Gendrel D, Raymond J, Moulin F, Iniguez J L, Ravilly S, Habib F, Lebon P, Kalifa G
Hôpital Saint Vincent de Paul, Paris, France.
Eur J Clin Microbiol Infect Dis. 1997 May;16(5):388-91. doi: 10.1007/BF01726370.
The aim of this study was to determine the etiologic agents associated with community-acquired pneumonia in 104 French children ages 18 months to 13 years.
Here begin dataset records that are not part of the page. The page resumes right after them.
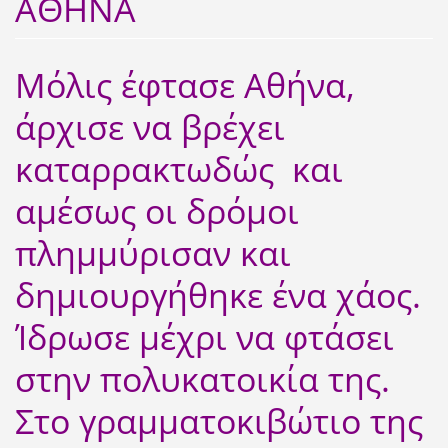
ΑΘΗΝΑ
Μόλις έφτασε Αθήνα,
άρχισε να βρέχει
καταρρακτωδώς και
αμέσως οι δρόμοι
πλημμύρισαν και
δημιουργήθηκε ένα χάος.
Ίδρωσε μέχρι να φτάσει
στην πολυκατοικία της.
Στο γραμματοκιβώτιο της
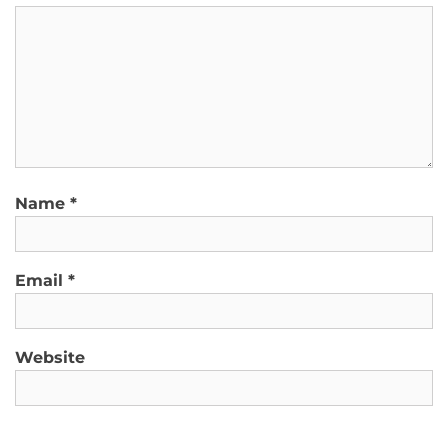
Name
*
Email
*
Website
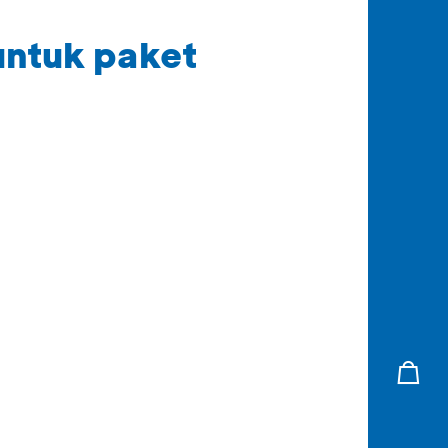
untuk paket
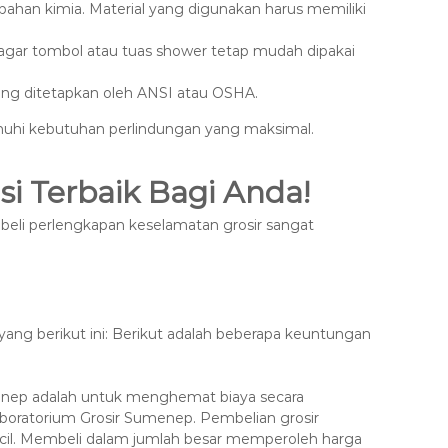
 bahan kimia. Material yang digunakan harus memiliki
a agar tombol atau tuas shower tetap mudah dipakai
yang ditetapkan oleh ANSI atau OSHA.
nuhi kebutuhan perlindungan yang maksimal.
i Terbaik Bagi Anda!
eli perlengkapan keselamatan grosir sangat
ang berikut ini: Berikut adalah beberapa keuntungan
menep adalah untuk menghemat biaya secara
aboratorium Grosir Sumenep. Pembelian grosir
il. Membeli dalam jumlah besar memperoleh harga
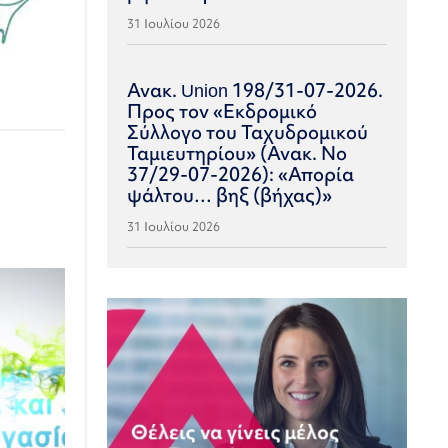
31 Ιουλίου 2026
Ανακ. Union 198/31-07-2026.
Προς τον «Εκδρομικό
Σύλλογο του Ταχυδρομικού
Ταμιευτηρίου» (Ανακ. Νο
37/29-07-2026): «Απορία
ψάλτου… βηξ (βήχας)»
31 Ιουλίου 2026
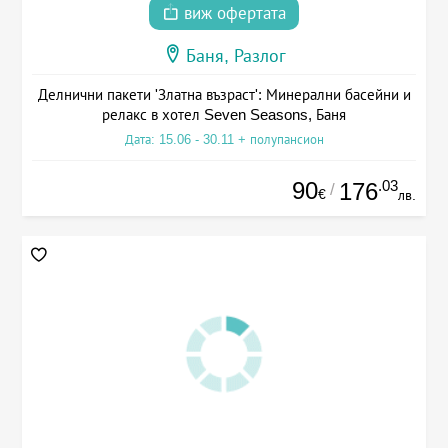
виж офертата
Баня, Разлог
Делнични пакети 'Златна възраст': Минерални басейни и
релакс в хотел Seven Seasons, Баня
Дата: 15.06 - 30.11 + полупансион
90
.03
176
/
€
лв.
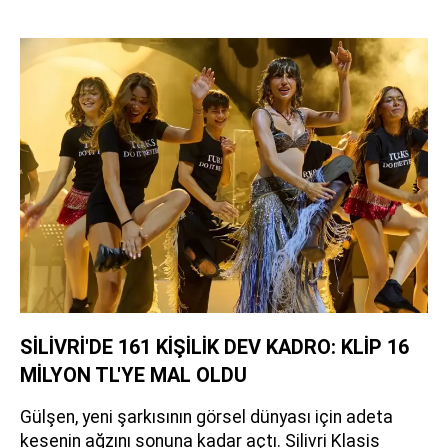
SİLİVRİ'DE 161 KİŞİLİK DEV KADRO: KLİP 16
MİLYON TL'YE MAL OLDU
Gülşen, yeni şarkısının görsel dünyası için adeta
kesenin ağzını sonuna kadar açtı. Silivri Klasis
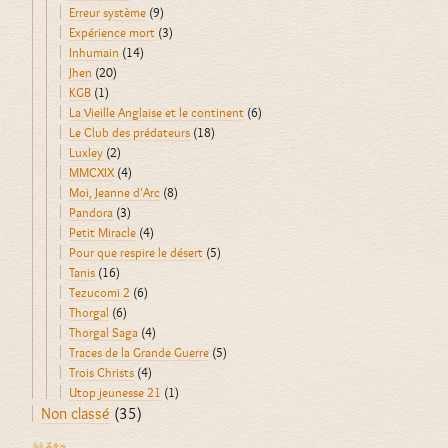
Erreur système
(9)
Expérience mort
(3)
Inhumain
(14)
Jhen
(20)
KGB
(1)
La Vieille Anglaise et le continent
(6)
Le Club des prédateurs
(18)
Luxley
(2)
MMCXIX
(4)
Moi, Jeanne d'Arc
(8)
Pandora
(3)
Petit Miracle
(4)
Pour que respire le désert
(5)
Tanis
(16)
Tezucomi 2
(6)
Thorgal
(6)
Thorgal Saga
(4)
Traces de la Grande Guerre
(5)
Trois Christs
(4)
Utop jeunesse 21
(1)
Non classé
(35)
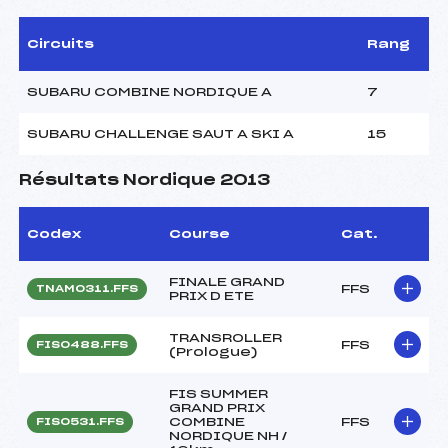
Circuits
Rang
SUBARU COMBINE NORDIQUE A
7
SUBARU CHALLENGE SAUT A SKI A
15
Résultats Nordique 2013
Codex
Course
Cat.
FINALE GRAND
FFS
TNAM0311.FFS
PRIX D ETE
TRANSROLLER
FFS
FIS0488.FFS
(Prologue)
FIS SUMMER
GRAND PRIX
COMBINE
FFS
FIS0531.FFS
NORDIQUE NH /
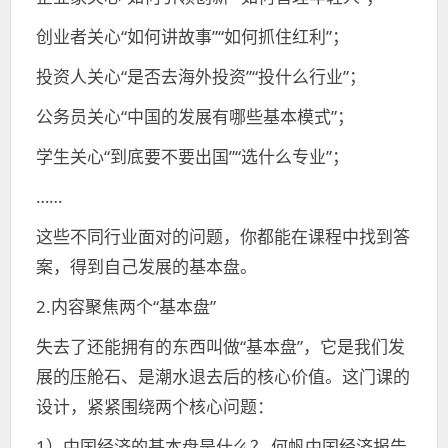
创业者关心“如何讲故事”“如何抓住红利”；
投资人关心“是否去海外投资”“投什么行业”；
公务员关心“中国的发展有哪些基本模式”；
学生关心“到底要不要出国”“选什么专业”；
……
这些不同行业面对的问题，你都能在课程中找到答
案，得到自己发展的基本盘。
2.内容聚焦两个“基本盘”
失去了还能拥有的东西叫做“基本盘”，它是我们发
展的压舱石、是潮水退去后的核心价值。这门课的
设计，紧紧围绕两个核心问题：
1）中国经济的基本盘是什么？ 何帆中国经济报告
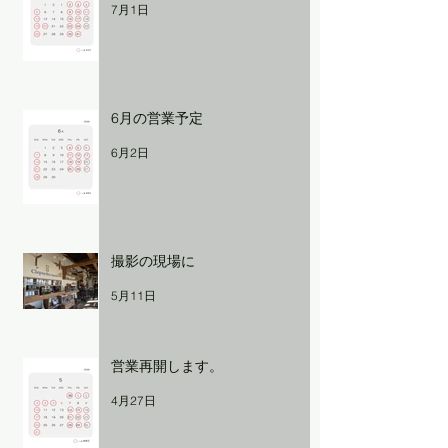
7月1日
6月の営業予定
6月2日
撮影の現場に
5月11日
営業再開します。
4月27日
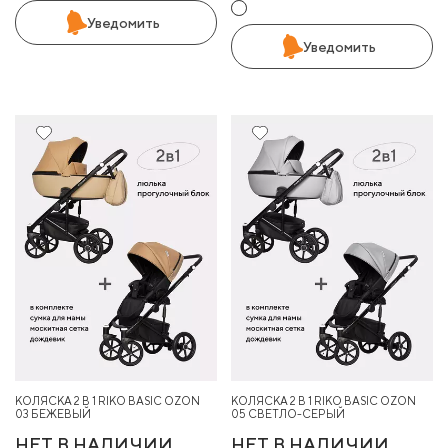
Уведомить
Уведомить
10%
10%
КОЛЯСКА 2 В 1 RIKO BASIC OZON
КОЛЯСКА 2 В 1 RIKO BASIC OZON
03 БЕЖЕВЫЙ
05 СВЕТЛО-СЕРЫЙ
НЕТ В НАЛИЧИИ
НЕТ В НАЛИЧИИ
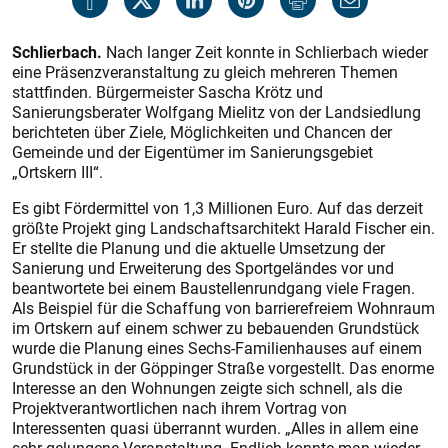
Schlierbach.
Nach langer Zeit konnte in Schlierbach wieder
eine Präsenzveranstaltung zu gleich mehreren Themen
stattfinden. Bürgermeister Sascha Krötz und
Sanierungsberater Wolfgang Mielitz von der Landsiedlung
berichteten über Ziele, Möglichkeiten und Chancen der
Gemeinde und der Eigentümer im Sanierungsgebiet
„Ortskern III“.
Es gibt Fördermittel von 1,3 Millionen Euro. Auf das derzeit
größte Projekt ging Landschaftsarchitekt Harald Fischer ein.
Er stellte die Planung und die aktuelle Umsetzung der
Sanierung und Erweiterung des Sportgeländes vor und
beantwortete bei einem Baustellenrundgang viele Fragen.
Als Beispiel für die Schaffung von barrierefreiem Wohnraum
im Ortskern auf einem schwer zu bebauenden Grundstück
wurde die Planung eines Sechs-Familienhauses auf einem
Grundstück in der Göppinger Straße vorgestellt. Das enorme
Interesse an den Wohnungen zeigte sich schnell, als die
Projektverantwortlichen nach ihrem Vortrag von
Interessenten quasi überrannt wurden. „Alles in allem eine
Potential respiratory pathogens were identified in 87 (85%) cases; these included respiratory syncytial virus in ten, other viruses in 20, Streptococcus pneumoniae in 14 and Mycoplasma pneumoniae (diagnosed by serologic procedures) in 43. Of 32 patients with Mycoplasma pneumoniae infection who were initially treated with beta-lactam antibiotics, 30 failed treatment. Recovery from mycoplasma infection occurred rapidly in patients treated with macrolide antibiotics (which included spiramycin in 31 patients, josamycin in 7, and erythromycin in 3); however, cough persisted in 12 patients for one month. The high frequency of Mycoplasma pneumoniae in children over 18 months of age must be considered when selecting an antibiotic for initial therapy.
本研究旨在确定104名年龄在18个月至13岁的法国儿童社区获得性肺炎的病原体。在87例(85%)病例中鉴定出潜在的呼吸道病原体;其中包括10例呼吸道合胞病毒、20例其他病毒、14例肺炎链球菌和43例肺炎支原体(通过血清学方法诊断)。32例最初接受β-内酰胺类抗生素治疗的肺炎支原体感染患者中,30例治疗失败。接受大环内酯类抗生素治疗的患者支原体感染恢复迅速(其中31例患者使用螺旋霉素、7例使用交沙霉素、3例使用红霉素);然而,12例患者咳嗽持续了1个月。在选择初始治疗抗生素时,必须考虑18个月以上儿童肺炎支原体感染的高发生率。